Abruptly, in the same loud tone as before, Lockwood said, “They tell me you’re keeping company with Franklin Mallory. Is that so?”
“We see each other,” Zarah said.
“How often?”
“Quite often, Mr. President.”
“When will you see him again?”
Zarah let a moment pass before answering. “As soon as I leave here, Mr. President. It’s a long-standing appointment.”
“Good,” Lockwood said, “because I want you to tell him something for me. Do you mind carrying a message to Garcia?”
Zarah laughed, understanding why she had been invited to tea. “Is it customary to mind when the President asks you to do something?”
“Not if it’s a patriotic deed,” Lockwood said. “And this is. What I want is for you to ask Franklin a question and bring me back the answer tomorrow. Will you do that?”
“If that’s what you want me to do. But why me?”
“Because there’s no other way I can talk to him or he can talk to me in this damn goldfish bowl full of piranhas. And I’ve got to be able to talk to him and know it’ll stay confidential. It’s vital—vital.”
“Mr. President, aren’t you assuming a lot? You hardly know me.”
Lockwood glowered again. “Bloodlines is all I need to know,” he said. “Besides, there’s no one else that knows us both and that nobody else knows.”
“All right,” Zarah said, “I’ll be glad to help.”
“Atta girl,” Lockwood said. “This is the question: Is he going to leave things as they are, or is he going to take the next step? Got that?”
Zarah nodded. For a moment, Lockwood gazed mournfully into her eyes. Then with a grimace of pain he closed his own eyes tightly and pinched the bridge of his nose. “Headache,” he said. “Must have been the cold Coc’-Cola, it always does it to me.”
Polly released Zarah’s hand and gave her a look that unmistakably meant go. Zarah got to her feet as Polly rose too. Lockwood remained seated. Lifting a hand, he said, “Sure appreciate it.”
“How shall I give you Mallory’s answer, assuming there is an answer?”

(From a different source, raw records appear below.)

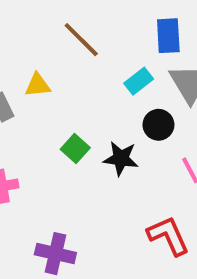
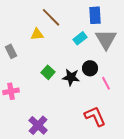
yellow triangle: (38, 85) -> (37, 34), moved
black circle: (158, 125) -> (90, 68), moved
purple cross: (55, 254) -> (38, 125), turned 30

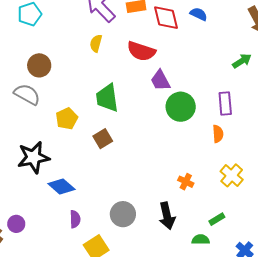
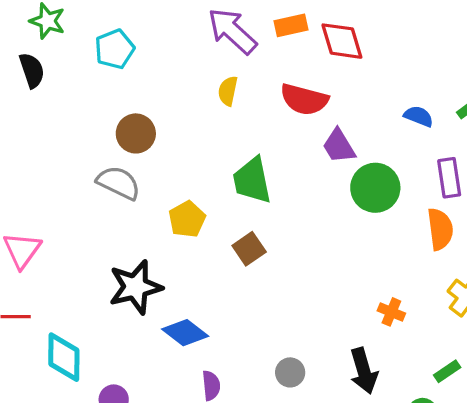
blue semicircle: (199, 14) -> (419, 116), moved
orange semicircle: (218, 134) -> (440, 229), size x1.4
gray circle: (123, 214) -> (290, 372), size x0.7

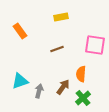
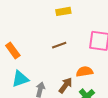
orange rectangle: (20, 31) -> (13, 50), moved
orange semicircle: (81, 74) -> (85, 72), turned 77

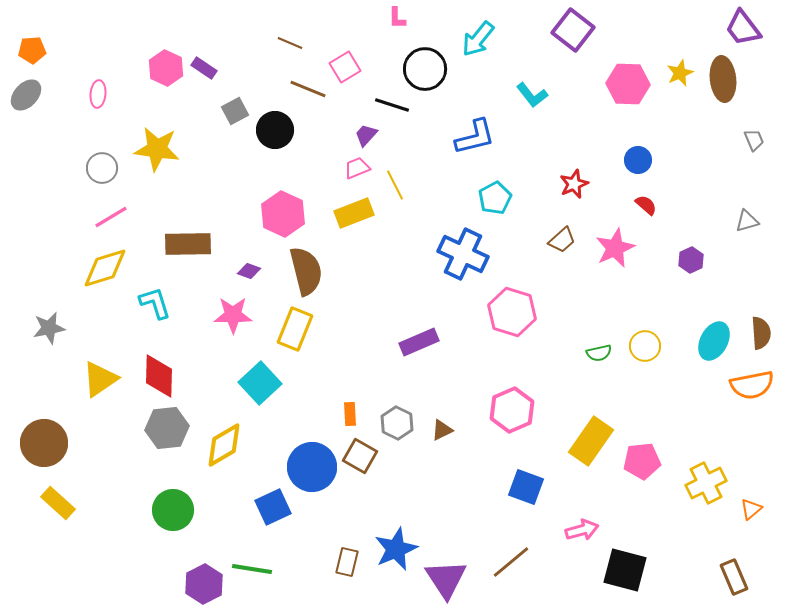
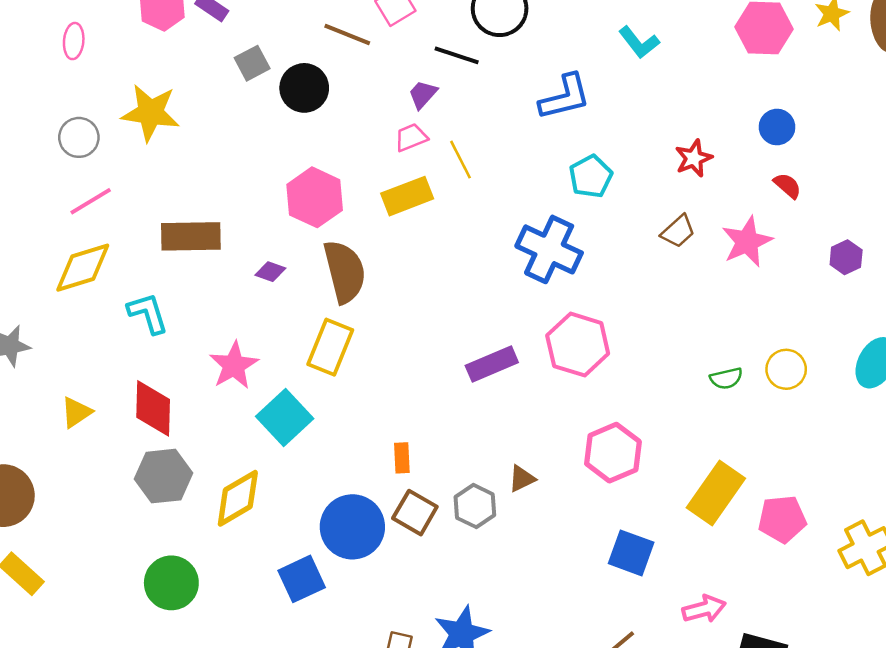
pink hexagon: (512, 312) -> (578, 345), moved
pink star: (233, 315) -> (234, 365), moved, turned -30
yellow triangle: (100, 379) -> (76, 412), size x0.7
gray hexagon: (397, 423) -> (475, 506), moved

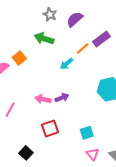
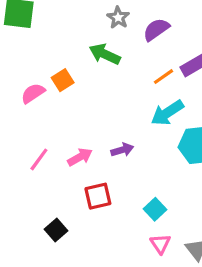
cyan arrow: (66, 64) -> (167, 113), moved, size x1.5
pink arrow: (43, 99) -> (80, 157), moved, turned 133
cyan square: (87, 133) -> (155, 209), turned -32

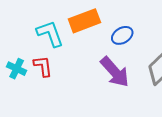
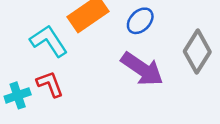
cyan cross: (17, 69) -> (18, 95), turned -30

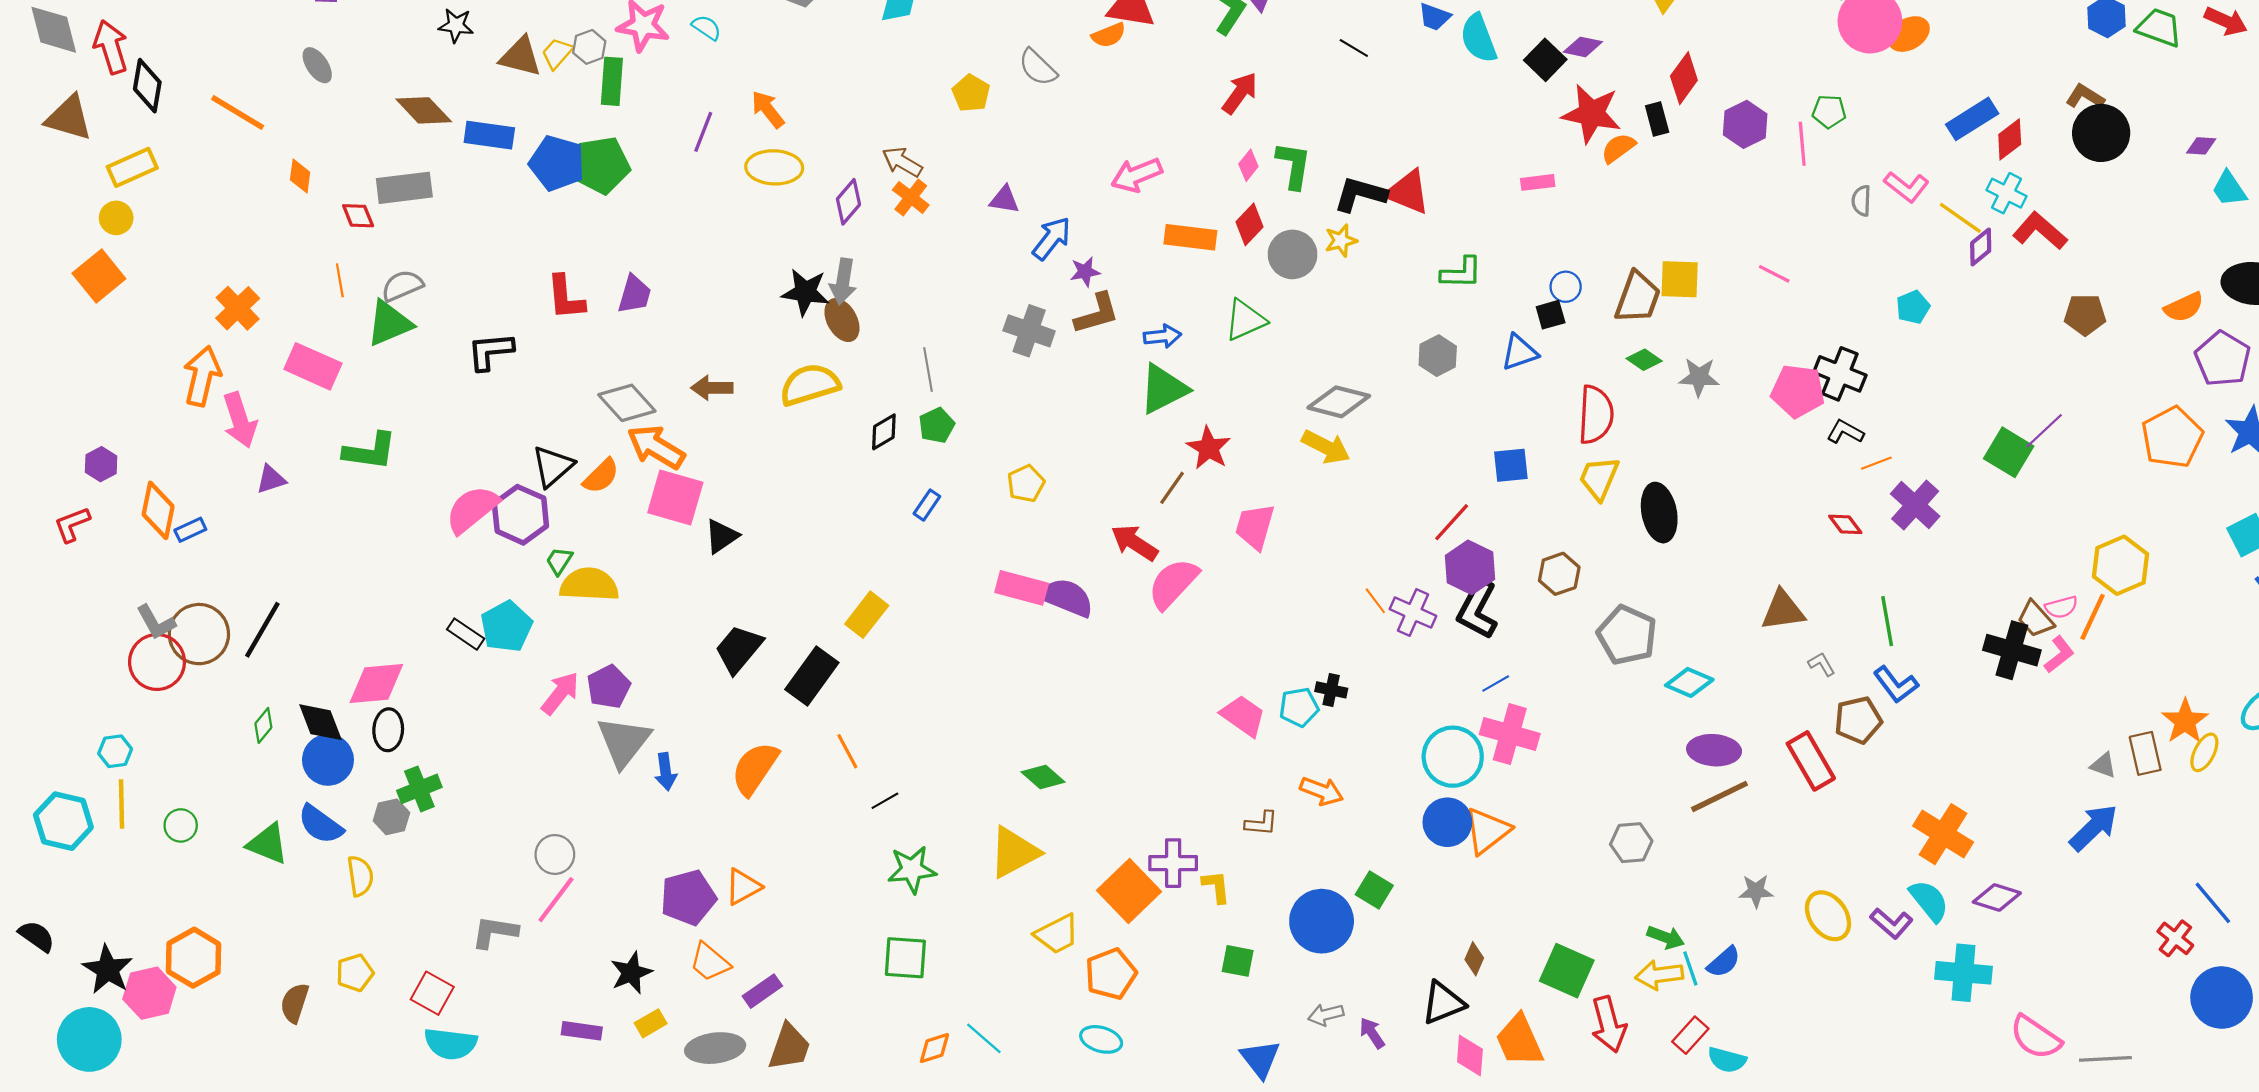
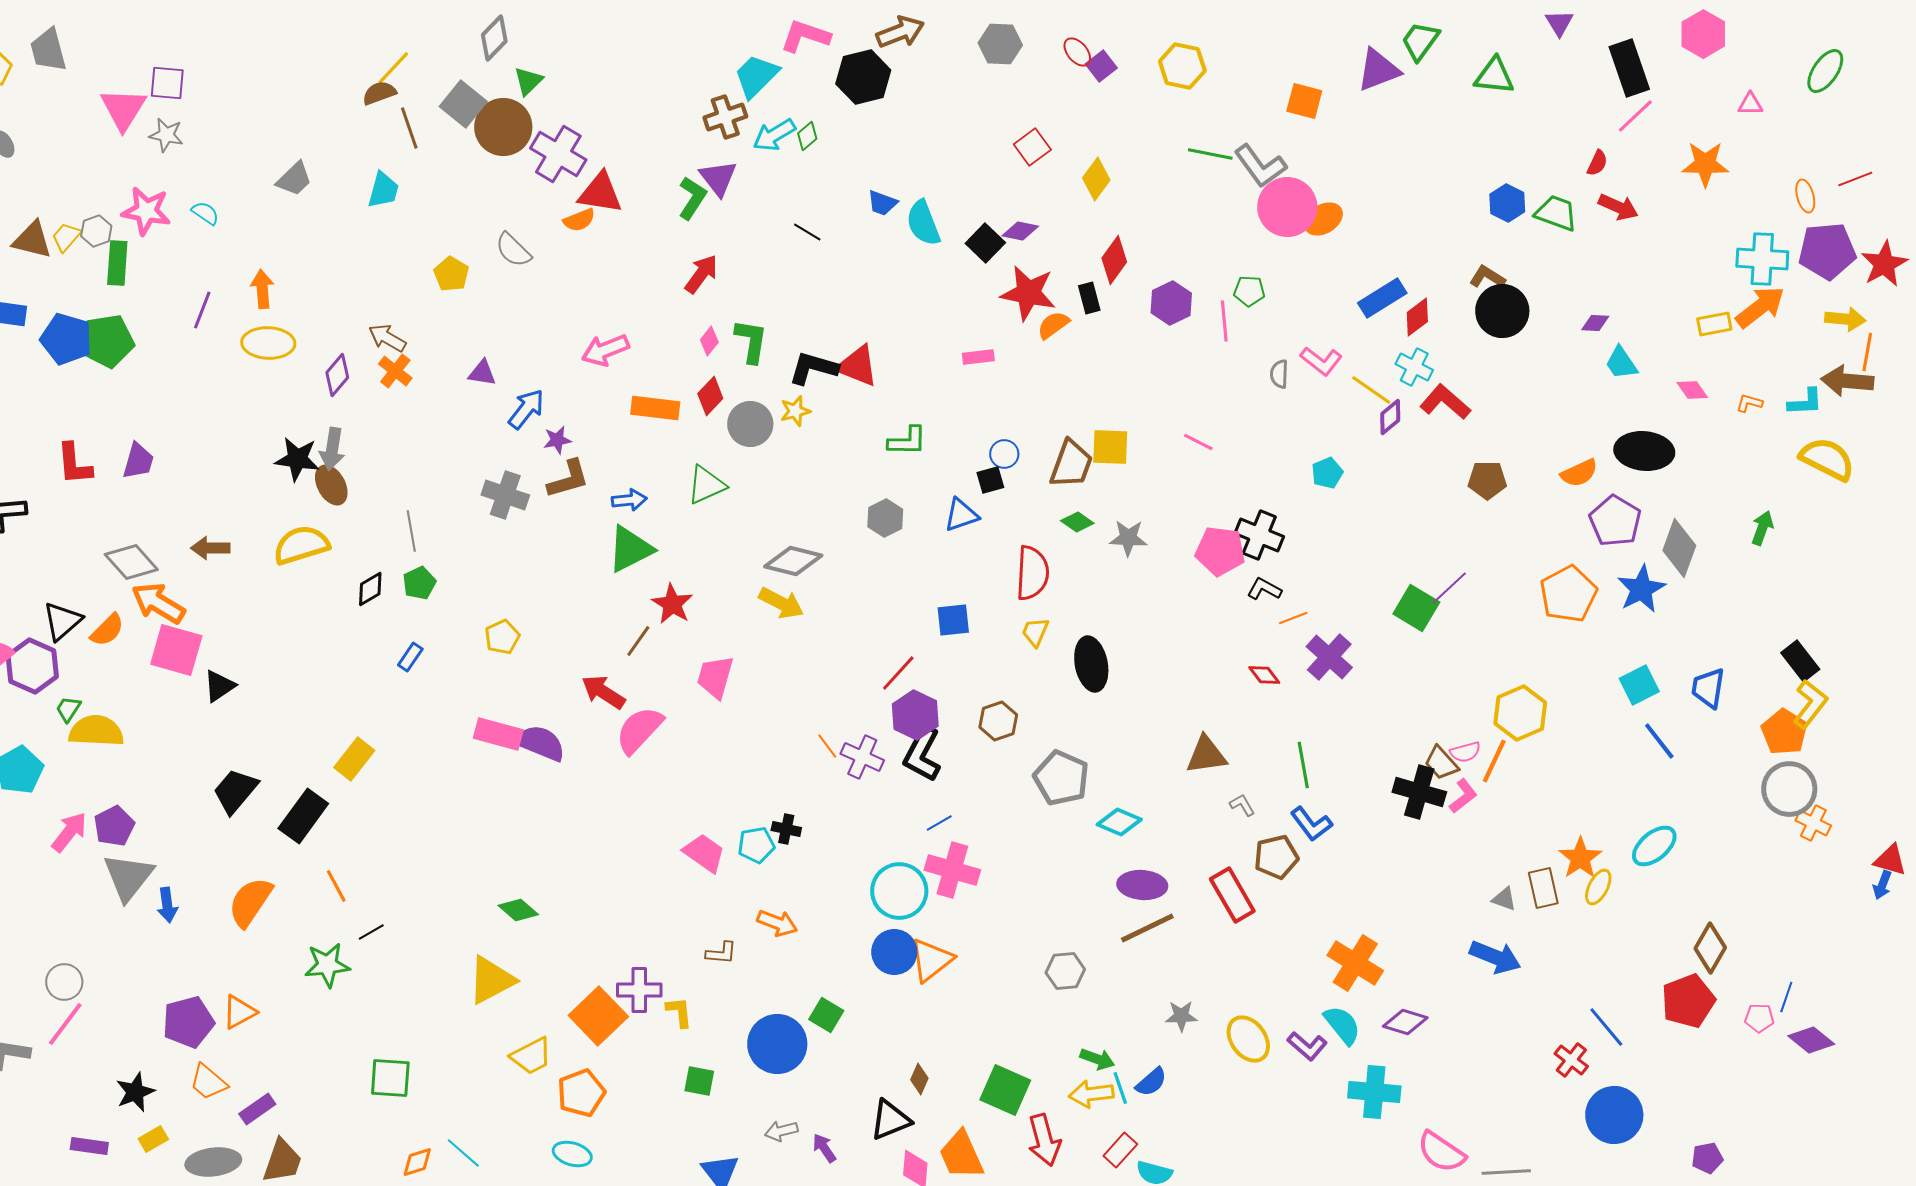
orange arrow: (768, 109) -> (262, 289), turned 33
yellow trapezoid: (1599, 478) -> (1035, 632), size x0.7
blue arrow: (2094, 828) -> (1495, 957), turned 66
green star: (912, 870) -> (327, 965), moved

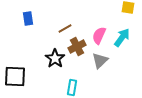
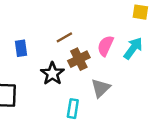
blue rectangle: (28, 18) -> (21, 48), moved
gray triangle: (100, 60) -> (101, 88), moved

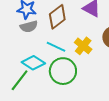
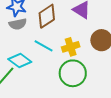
yellow cross: (83, 46) -> (71, 47), turned 30
green circle: (63, 71) -> (73, 73), moved

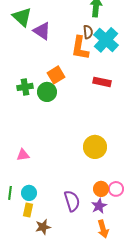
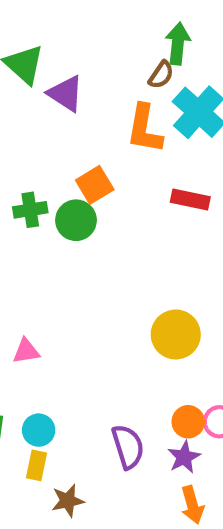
brown semicircle: (88, 32) -> (161, 75), moved, turned 40

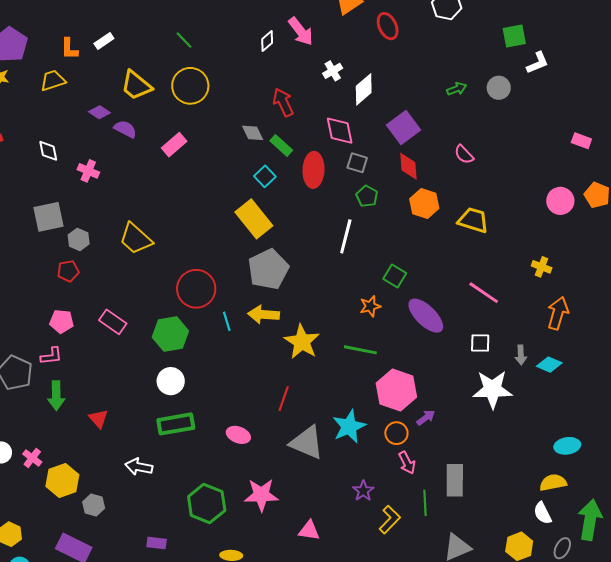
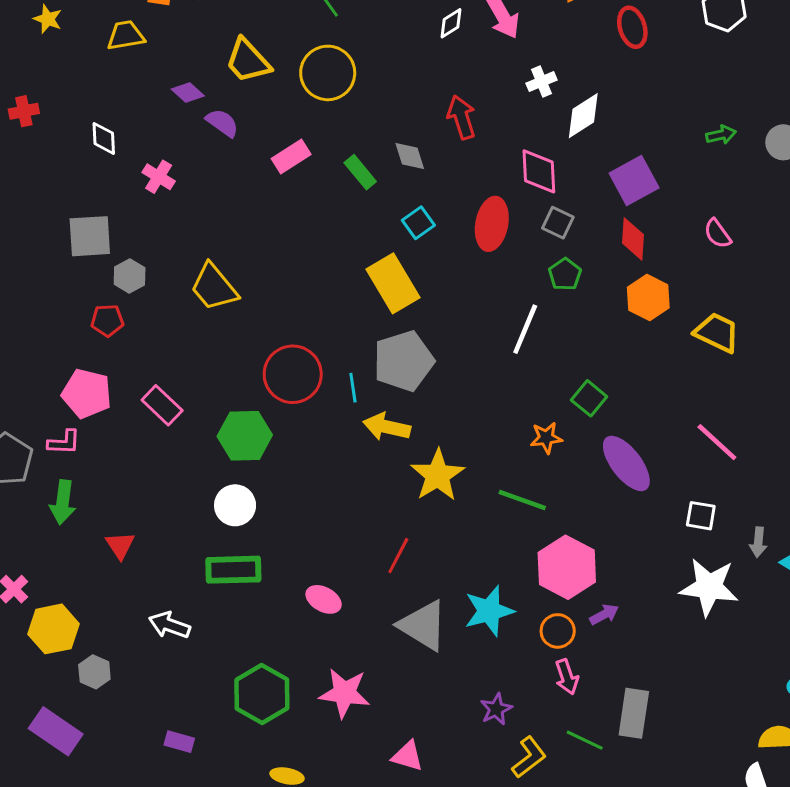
green rectangle: (281, 145) -> (360, 172), moved
pink pentagon: (62, 321) -> (87, 393), size x1.4
cyan line: (227, 321) -> (353, 388), moved
green line: (425, 503) -> (585, 740), turned -70

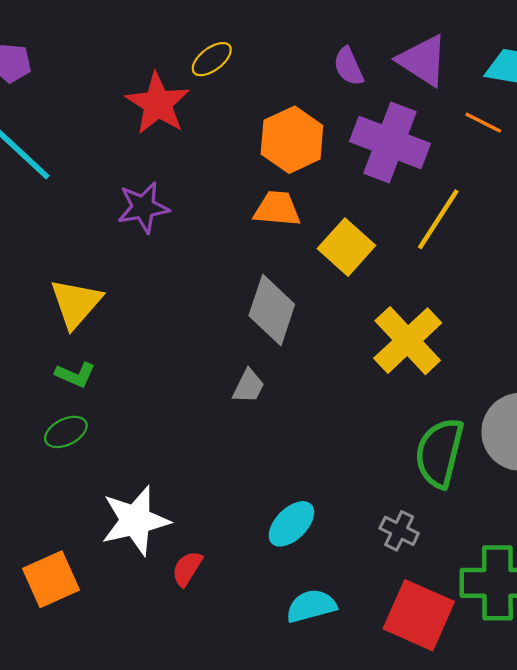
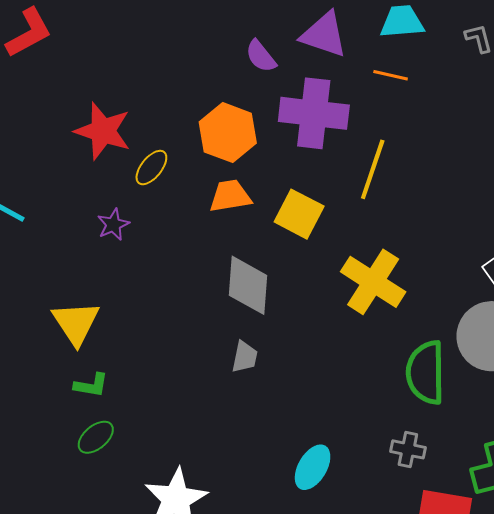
yellow ellipse: (212, 59) -> (151, 168), moved
purple star: (143, 207) -> (113, 225), size x0.7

“If I know Franklin, there’ll be an answer,” Lockwood said. “Come on back here at nine o’clock tomorrow morning. Right here, to this same room. Polly’ll have ‘em let you in.”
9
At five-thirty, late for her appointment with Mallory, Zarah left the White House by the northeast gate and hailed an eastbound taxi on Pennsylvania Avenue. Sturdi Sturdevant. who had followed Zarah to the White House two hours before and had been waiting for her in Lafayette Park behind a screen of homeless people—excellent cover because they attracted no more notice than the ginkgo trees that had themselves long ago ceased to be curiosities—set off in pursuit. Rush-hour traffic was at its height, so she had no trouble keeping pace with the cab as it inched its way eastward. In fact, Sturdi sometimes had to jog in place in order to stay in the driver’s blind spot. It wasn’t likely that the cabby, a dusky Third Worlder who was talking animatedly to his passenger, was in the pay of Mallory or some other hostile element. However, Sturdi gave him no benefit of the doubt; she operated on the sound assumption that everyone was an enemy until proven to be otherwise. She herself looked like any of a hundred runners of indeterminate gender who were taking their evening laps. Her costume drew admiring glances. The trendiest athletic gear was Sturdi’s only concession to fashion. Today she was dressed entirely in black—baggy sweats that cloaked her muscular body, the latest helium-filled running shoes, a sweat-wick cap with ventilated crown drawn down onto her thick dark eyebrows, goggles, and a highly advanced, featherweight antipollution mask that reduced inhalation of exhaust emissions and other airborne poisons by seventy-three percent.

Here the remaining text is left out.